Two swallows don't make a summer, two cold winters don't make an ice age, and a handful of mishaps in the IPCC and UEA should not discredit the entire body of climate science. But the questionable behaviour of a small number of scientists, whether deliberately devious or naively innocent, has been made sufficient to break the trust between the public and the scientific community, according to a BBC survey.
In response, some commentators are calling for "greater transparency" by having all the raw climate data published on-line. An understandable knee-jerk, but how will it help? Any non-specialist who is remotely concerned about climate change might reasonably yearn for someone to resolve the differences with the so-called sceptics and to "make everything clear to them". But that is not the kind of "transparency" that access to the raw data will provide. Far from it, unless they already have the skill to interpret it for themselves. How many such commentators have trained even as scientists, let alone developing as climate specialists?
Other commentators call for a fresh start "from the bottom up" to re-establish the validity of climate science. But where is the point in that? For the past three years I have sought to provide some degree of transparency regarding these issues for the benefit of readers of the Newsletter. Only you could say whether I have had any success, but I do not see any point now in reiterating everything I have ever written, and I am sure you would agree. Instead, therefore, I will offer a topical analogy from everyday life to illustrate why we should not allow our trust in climate science to be shaken.

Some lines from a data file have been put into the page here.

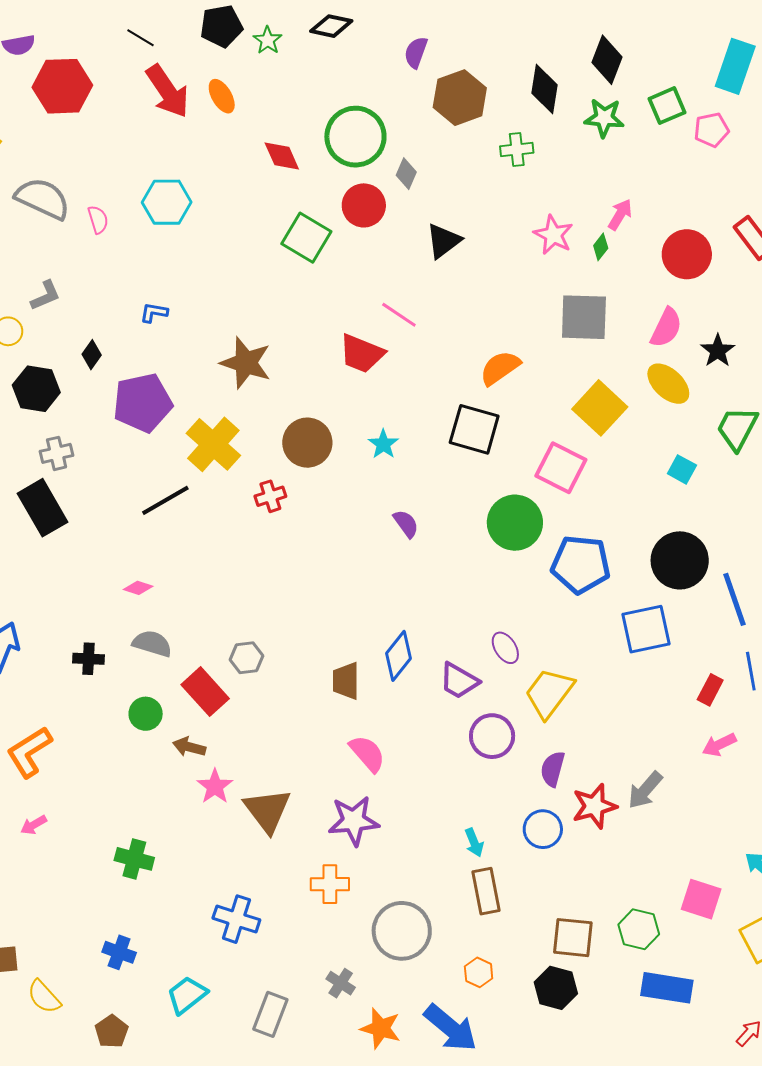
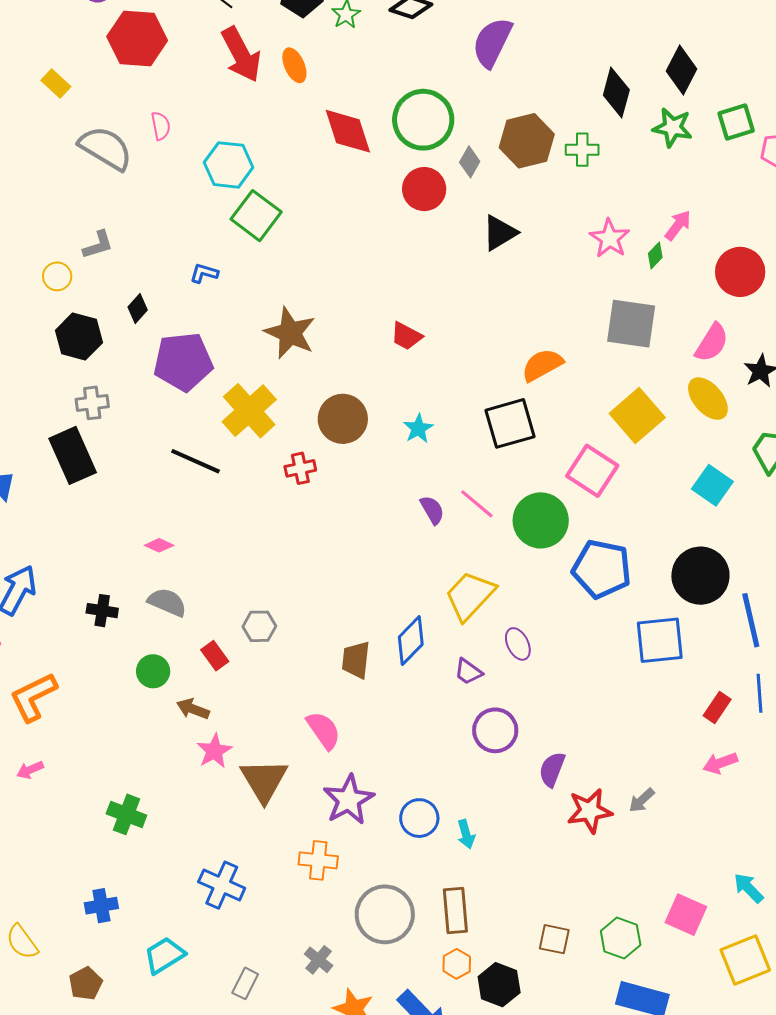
purple semicircle: (416, 52) -> (492, 42), size x1.6
brown hexagon: (460, 98) -> (527, 141), moved
red diamond: (282, 156) -> (348, 131), size x1.4
pink semicircle: (98, 220) -> (161, 126), moved
green square: (306, 238) -> (256, 216), moved
pink line: (399, 315) -> (477, 504), moved
red trapezoid: (362, 354) -> (406, 336), size x0.7
black square: (474, 429) -> (510, 423), turned -38
cyan square: (682, 469) -> (712, 485), size x1.4
black line: (165, 500) -> (196, 461), turned 48
purple trapezoid: (459, 681) -> (468, 672), size x0.7
red rectangle: (205, 692) -> (215, 656), size x0.6
yellow trapezoid: (549, 693) -> (470, 596), moved
pink semicircle: (367, 753) -> (324, 730), moved
gray arrow: (645, 790) -> (642, 800), size x0.7
purple star: (354, 821) -> (349, 800), turned -30
blue circle: (543, 829) -> (419, 818), moved
brown rectangle: (486, 891) -> (455, 911), moved
brown square: (573, 938) -> (554, 939), size x0.7
blue cross: (119, 952) -> (101, 906), turned -36
black hexagon: (556, 988) -> (499, 985), moved
gray rectangle: (270, 1014) -> (245, 983), size x0.7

This winter has been perhaps the coldest in thirty years or more, sufficient to test the robustness of the new breed of super-efficient gas boiler, the 'combination condensing' variety. They efficiently extract so much heat from the burnt gas that it condenses into water which drains away through an external condensate pipe. This winter many such boilers have been reported to be failing owing to the condensate pipe freezing solid in the sustained sub-zero temperatures, resulting in the boiler flooding with the condensed water which can no longer drain away. I know this from first-hand experience. I bought such a boiler four or five years ago and I watched the engineer install the condensate pipe, and questioned at the time whether it should have been inclined at a greater angle to drain the water away more effectively. He said not, and I trusted him, and sure enough it was fine in last winter's freezing weather (coldest for only eighteen years) so I assumed all was well.
Until the boiler failed only days before last Christmas when the temperature plummeted. And the reputable company which installed the boiler had ceased trading in the hostile conditions of the recession.

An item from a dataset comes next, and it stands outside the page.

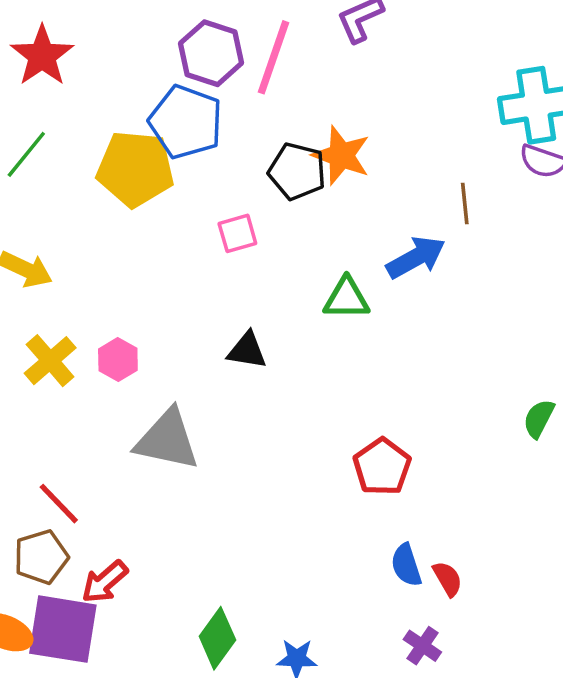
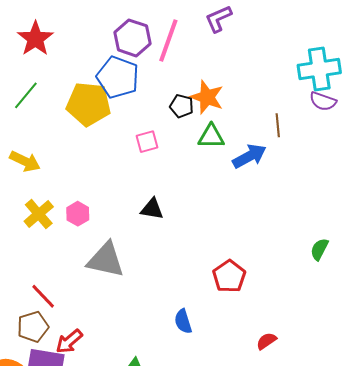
black pentagon: (297, 171) -> (182, 106), size x0.7
green triangle: (346, 298) -> (211, 136), moved
blue semicircle: (406, 565) -> (183, 321), moved
red semicircle: (448, 579) -> (266, 341), turned -95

If that happened to you, you might be both angry and disappointed. But would you rip out the entire central heating system and start again? Or demand greater transparency in the design of central heating boilers? Or re-train as a gas engineer so that you wouldn't have to rely on trusting others?

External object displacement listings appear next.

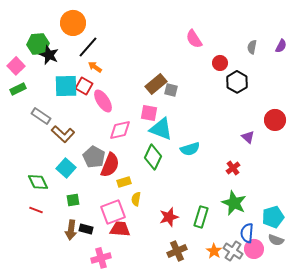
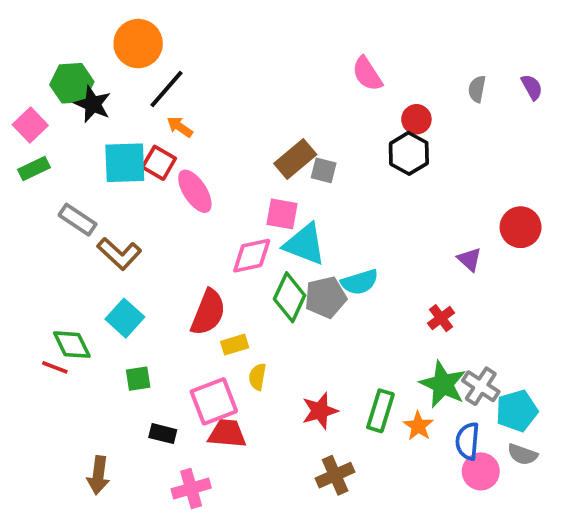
purple semicircle: (281, 46) -> (532, 87), turned -56
black hexagon: (237, 82) -> (409, 153), moved
pink diamond: (120, 130) -> (252, 256), moved
gray pentagon: (94, 157) -> (326, 297), moved, turned 30
red line: (36, 210) -> (55, 367), moved
brown arrow: (71, 230) -> (98, 475), moved
orange star: (214, 251) -> (418, 426), moved
gray cross: (233, 251) -> (481, 386), moved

Neither did 1. Another company fixed the boiler and rectified the installation of the condensate pipe. And I was able to get on with enjoying Christmas. The boiler was perfectly sound, the underlying principles were sound, and only the questionable practice of the original installer was at fault.
The reported mishaps in the pursuit of climate change science represent only a tiny fraction of the total effort and the people involved worldwide. By all means the errors should be thoroughly investigated, but meanwhile the important work should be allowed to progress. The very process by which science progresses puts it beyond having to trust the word of individual scientists or sceptics. Or is there perhaps a perverse eagerness to find reason to doubt what is becoming increasingly evident?